Each level is procedurally generated, meaning it’s different on each attempt, which is advertised as a key feature by the developer. In my honest opinion, the game suffers greatly from this decision. Each level consists of two or three ‘objectives’, which usually entail either blowing up a building or blowing up a helicopter. Having each level procedurally generated means that these objectives can be placed anywhere relative to one another, meaning a level can be really bloody difficult on one go if the objectives are on far sides of the map, and then a cakewalk on the next when the buildings and choppers are side by side. (This is somewhat alleviated by helicopters flying away after a few hits but, as I’ll get to later, this has issues all of its own.) This means that there isn’t so much a difficulty curve as a difficulty sine wave.
This randomization of level design means that enemies are also spawned in randomly, and constantly, until the objectives are taken care of. Usually, aside from farming them for health pickups, there’s absolutely no reason to do anything other than avoid enemies for dear life while you find the next objective. In a game where you’re playing the actual 80’s definition of badassery, it’s not great when you end up avoiding conflict. When you do complete all objectives, it’s sometimes the end of the level, but sometimes there’s a mode called ‘let off some steam’, where even more enemies spawn and you have to kill a certain number before completing the level, or you go back to the beginning. Mowing through enemies should be a fun thing to do, but here it’s a bothersome chore.
Quite apart from all of this, Tango Fiesta is also fairly buggy, with a few examples of levels that were rendered impossible to complete in my playthrough. In the first island-based level, a helicopter decided to fly to the edge of the island, and then fly a bit further away from the island, and then completely leave the observable world. All that was left was an arrow pointing me to the top left of my monitor, as the helicopter had now retreated to the ultimate safe haven – outside of its own perceived reality. John Strong stood where ocean meets land, pondering the futility of life and ultimately accepting an untimely death.

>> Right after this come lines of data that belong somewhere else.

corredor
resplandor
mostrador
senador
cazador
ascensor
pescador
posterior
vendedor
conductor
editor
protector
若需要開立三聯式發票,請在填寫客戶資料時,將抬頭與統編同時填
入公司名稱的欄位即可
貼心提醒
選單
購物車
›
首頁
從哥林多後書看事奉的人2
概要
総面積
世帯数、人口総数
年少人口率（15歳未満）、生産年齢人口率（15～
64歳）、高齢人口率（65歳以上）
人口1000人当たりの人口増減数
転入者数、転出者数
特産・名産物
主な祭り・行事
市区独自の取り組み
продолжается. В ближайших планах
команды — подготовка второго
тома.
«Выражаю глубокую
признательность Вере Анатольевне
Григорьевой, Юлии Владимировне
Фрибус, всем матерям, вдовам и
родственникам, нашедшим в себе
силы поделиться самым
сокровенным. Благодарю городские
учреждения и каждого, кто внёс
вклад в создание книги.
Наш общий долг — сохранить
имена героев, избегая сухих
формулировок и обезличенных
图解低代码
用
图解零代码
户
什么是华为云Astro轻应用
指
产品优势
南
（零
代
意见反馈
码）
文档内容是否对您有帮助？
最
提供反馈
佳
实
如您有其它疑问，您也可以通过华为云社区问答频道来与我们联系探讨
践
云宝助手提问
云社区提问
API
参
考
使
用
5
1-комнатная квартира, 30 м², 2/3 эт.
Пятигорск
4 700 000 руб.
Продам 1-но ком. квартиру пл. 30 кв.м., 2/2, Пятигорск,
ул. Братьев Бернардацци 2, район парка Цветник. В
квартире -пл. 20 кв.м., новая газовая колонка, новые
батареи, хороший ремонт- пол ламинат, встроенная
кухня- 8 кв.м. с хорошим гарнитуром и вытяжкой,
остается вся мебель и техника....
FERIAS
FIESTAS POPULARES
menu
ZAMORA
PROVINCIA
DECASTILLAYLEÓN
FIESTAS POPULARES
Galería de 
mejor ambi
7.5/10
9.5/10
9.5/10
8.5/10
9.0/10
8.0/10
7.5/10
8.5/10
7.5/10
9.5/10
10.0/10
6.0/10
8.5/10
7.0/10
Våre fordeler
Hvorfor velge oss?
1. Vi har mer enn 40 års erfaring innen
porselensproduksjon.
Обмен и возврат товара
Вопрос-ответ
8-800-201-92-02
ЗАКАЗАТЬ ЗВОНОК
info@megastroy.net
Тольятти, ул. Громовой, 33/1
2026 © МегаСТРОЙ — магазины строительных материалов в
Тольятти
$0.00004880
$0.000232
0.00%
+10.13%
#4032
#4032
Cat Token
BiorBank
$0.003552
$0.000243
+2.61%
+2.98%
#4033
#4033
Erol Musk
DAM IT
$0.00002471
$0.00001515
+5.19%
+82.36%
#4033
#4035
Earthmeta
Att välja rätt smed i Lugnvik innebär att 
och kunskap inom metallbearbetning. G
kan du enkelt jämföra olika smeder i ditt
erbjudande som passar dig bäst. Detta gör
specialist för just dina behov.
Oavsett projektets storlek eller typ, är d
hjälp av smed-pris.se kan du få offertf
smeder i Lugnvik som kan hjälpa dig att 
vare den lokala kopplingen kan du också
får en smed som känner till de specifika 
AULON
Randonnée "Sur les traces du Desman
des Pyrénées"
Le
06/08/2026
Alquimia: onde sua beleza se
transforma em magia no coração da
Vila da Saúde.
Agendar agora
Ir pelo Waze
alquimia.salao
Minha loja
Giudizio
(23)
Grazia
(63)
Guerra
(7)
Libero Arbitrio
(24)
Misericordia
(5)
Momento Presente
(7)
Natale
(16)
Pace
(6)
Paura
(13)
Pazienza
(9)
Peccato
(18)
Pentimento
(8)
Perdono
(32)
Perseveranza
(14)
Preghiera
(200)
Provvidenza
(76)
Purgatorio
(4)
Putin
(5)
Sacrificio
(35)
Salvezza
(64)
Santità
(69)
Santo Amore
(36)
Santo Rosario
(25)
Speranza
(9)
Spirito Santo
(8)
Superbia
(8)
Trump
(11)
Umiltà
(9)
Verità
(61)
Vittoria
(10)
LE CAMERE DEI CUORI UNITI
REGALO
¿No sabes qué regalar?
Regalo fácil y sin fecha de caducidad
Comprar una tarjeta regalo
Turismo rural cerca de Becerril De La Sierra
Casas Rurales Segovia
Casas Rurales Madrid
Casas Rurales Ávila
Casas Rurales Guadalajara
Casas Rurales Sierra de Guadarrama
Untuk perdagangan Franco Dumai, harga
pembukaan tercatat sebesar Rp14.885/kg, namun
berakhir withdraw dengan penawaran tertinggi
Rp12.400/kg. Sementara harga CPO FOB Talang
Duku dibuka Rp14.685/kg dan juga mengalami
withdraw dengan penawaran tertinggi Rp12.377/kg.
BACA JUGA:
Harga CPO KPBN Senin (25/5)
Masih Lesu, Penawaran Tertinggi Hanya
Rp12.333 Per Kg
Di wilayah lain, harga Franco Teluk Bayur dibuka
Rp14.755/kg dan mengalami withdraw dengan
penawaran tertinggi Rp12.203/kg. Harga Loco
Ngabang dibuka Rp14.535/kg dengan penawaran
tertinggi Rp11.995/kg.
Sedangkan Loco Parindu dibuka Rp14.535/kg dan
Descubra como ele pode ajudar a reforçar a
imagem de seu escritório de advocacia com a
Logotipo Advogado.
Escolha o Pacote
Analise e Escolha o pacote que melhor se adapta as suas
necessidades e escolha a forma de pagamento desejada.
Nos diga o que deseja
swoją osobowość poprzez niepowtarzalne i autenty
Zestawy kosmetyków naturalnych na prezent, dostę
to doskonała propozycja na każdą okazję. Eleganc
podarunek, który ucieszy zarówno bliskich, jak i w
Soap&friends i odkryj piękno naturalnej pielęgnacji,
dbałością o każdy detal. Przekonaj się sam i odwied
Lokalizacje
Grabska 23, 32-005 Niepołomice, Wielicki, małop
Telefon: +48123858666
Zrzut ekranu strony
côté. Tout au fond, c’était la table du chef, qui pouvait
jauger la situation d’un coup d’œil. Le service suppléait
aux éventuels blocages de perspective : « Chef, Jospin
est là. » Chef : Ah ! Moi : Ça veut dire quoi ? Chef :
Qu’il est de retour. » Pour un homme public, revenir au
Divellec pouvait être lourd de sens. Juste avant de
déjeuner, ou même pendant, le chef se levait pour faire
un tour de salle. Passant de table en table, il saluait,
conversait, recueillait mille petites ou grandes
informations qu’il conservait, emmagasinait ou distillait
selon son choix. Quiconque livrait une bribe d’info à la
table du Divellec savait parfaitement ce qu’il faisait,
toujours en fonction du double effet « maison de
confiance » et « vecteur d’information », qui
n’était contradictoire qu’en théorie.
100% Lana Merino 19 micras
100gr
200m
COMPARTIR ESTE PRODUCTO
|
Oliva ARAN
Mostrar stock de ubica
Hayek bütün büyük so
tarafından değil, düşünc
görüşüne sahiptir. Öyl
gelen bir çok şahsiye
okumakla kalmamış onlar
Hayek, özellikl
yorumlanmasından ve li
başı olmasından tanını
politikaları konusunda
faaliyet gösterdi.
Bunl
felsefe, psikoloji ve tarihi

Later, a boss merged into the wall and couldn’t be killed despite being brought down to zero HP. At times I wondered if John Strong wasn’t actually an action movie star, but rather a bit part player in some weird independent arthouse film. You know, those films about inconceivable helicopters and wall-resident immortal beings.
There are a number of smaller gripes too. Bosses drop coins, but the level will immediately end as soon as you kill them leaving you no opportunity to collect the loot. While there is a shop to purchase new guns, you’re limited to two held weapons with no upgrade system. There is no control over reloading, it will simply occur when you run out of ammo.
[Edit: I’ve since been told that you can in fact reload with B on a gamepad, R on the keyboard. I hereby hold my hands up and accept that mistake on my part. I repeat: You are able to reload.]
It’s a crying shame because this is a game that had the potential to be a riotous romp. Thematically, the action pastiche elements are solid and it’s clear the game is a passion project. Lingering around Tango Fiesta, though, is the sense that it could’ve done with a few more months in early access. What we’ve ended up with is a fantastic idea that’s let down by sub-par gameplay.